- _Task statement_:
Your answer should consist of the lines in the data below that contain "Offers".

────

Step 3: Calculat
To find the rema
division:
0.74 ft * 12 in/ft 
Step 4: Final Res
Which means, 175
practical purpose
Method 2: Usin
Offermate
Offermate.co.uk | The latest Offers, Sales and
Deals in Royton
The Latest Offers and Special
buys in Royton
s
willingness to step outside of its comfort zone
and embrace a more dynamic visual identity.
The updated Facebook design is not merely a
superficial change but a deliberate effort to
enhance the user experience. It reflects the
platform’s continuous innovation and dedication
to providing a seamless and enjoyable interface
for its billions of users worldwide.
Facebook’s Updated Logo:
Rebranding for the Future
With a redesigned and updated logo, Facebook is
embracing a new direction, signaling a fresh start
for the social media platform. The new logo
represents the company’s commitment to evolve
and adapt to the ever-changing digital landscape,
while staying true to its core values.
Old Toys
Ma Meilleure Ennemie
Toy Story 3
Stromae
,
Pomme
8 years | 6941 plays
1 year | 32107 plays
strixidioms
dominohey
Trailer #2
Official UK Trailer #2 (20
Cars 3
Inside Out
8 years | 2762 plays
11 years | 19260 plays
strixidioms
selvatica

────

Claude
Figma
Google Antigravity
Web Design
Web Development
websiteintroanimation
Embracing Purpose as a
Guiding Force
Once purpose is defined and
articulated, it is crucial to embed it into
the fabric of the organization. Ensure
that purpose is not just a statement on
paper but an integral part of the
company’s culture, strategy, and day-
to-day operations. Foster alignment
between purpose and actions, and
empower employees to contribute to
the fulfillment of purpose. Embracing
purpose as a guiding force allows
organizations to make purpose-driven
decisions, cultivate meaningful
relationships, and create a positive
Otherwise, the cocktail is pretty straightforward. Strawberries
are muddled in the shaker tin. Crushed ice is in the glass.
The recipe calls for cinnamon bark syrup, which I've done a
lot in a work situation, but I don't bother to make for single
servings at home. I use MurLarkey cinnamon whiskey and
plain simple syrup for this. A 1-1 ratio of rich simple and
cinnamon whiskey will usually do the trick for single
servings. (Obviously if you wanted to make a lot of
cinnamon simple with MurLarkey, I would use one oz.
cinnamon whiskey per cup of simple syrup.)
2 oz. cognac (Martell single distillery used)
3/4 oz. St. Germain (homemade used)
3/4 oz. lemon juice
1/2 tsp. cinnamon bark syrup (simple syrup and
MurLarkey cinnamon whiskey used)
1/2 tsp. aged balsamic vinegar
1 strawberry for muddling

────

- _Task solution_:
Offermate.co.uk | The latest Offers, Sales and
The Latest Offers and Special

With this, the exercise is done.